0

I'm working in a Microsoft Fabric notebook, which uses PySpark. The API response has header 'Content-Type' = 'text/csv'. From what I see, the response.text seems to be similar to '"ColA","ColB","ColC"\r"Row1A","Row1B","Row1C", ...'. In other words, from how it's formatted, I can copy the raw Postman output, paste it in Notepad, save as .csv and it looks fine when opened up in Excel.

The response.text is about 45MB and 16K-17K rows. I would like to put the data in a DataFrame (so I can use the DF to overwrite my Fabric Lakehouse table).

I've attempted df = spark.read.csv(responseText, header=False, schema=mySchema).

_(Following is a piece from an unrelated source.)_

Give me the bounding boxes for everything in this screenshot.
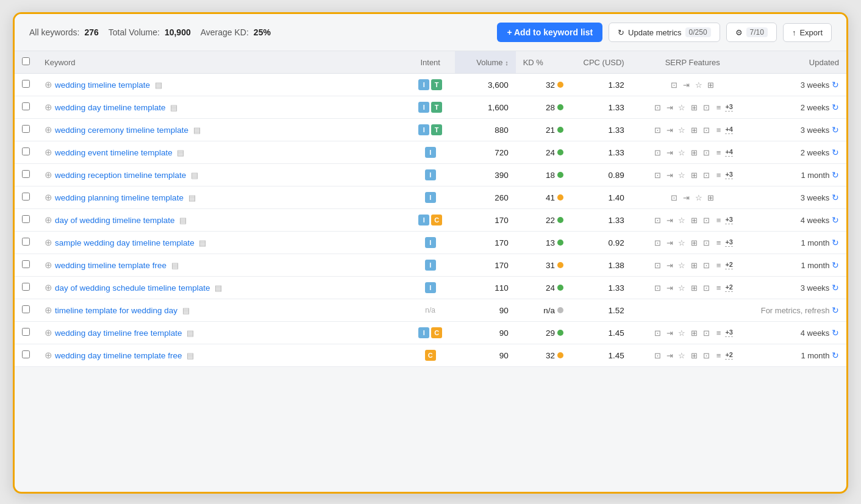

The data and my schema has 64 fields. This took over 15 minutes before I cancelled the run, since I wasn't sure if I did something wrong. I plan to try it again with header=True and inferSchema=True tomorrow, but firstly, is there preprocessing I have to do to response.text before using spark.read.csv() on it? Is it supposed to take this long? Is there a more efficient way to convert it to a DataFrame? (Example: can I save the response as a .csv file within the notebook, then read.csv() from that?)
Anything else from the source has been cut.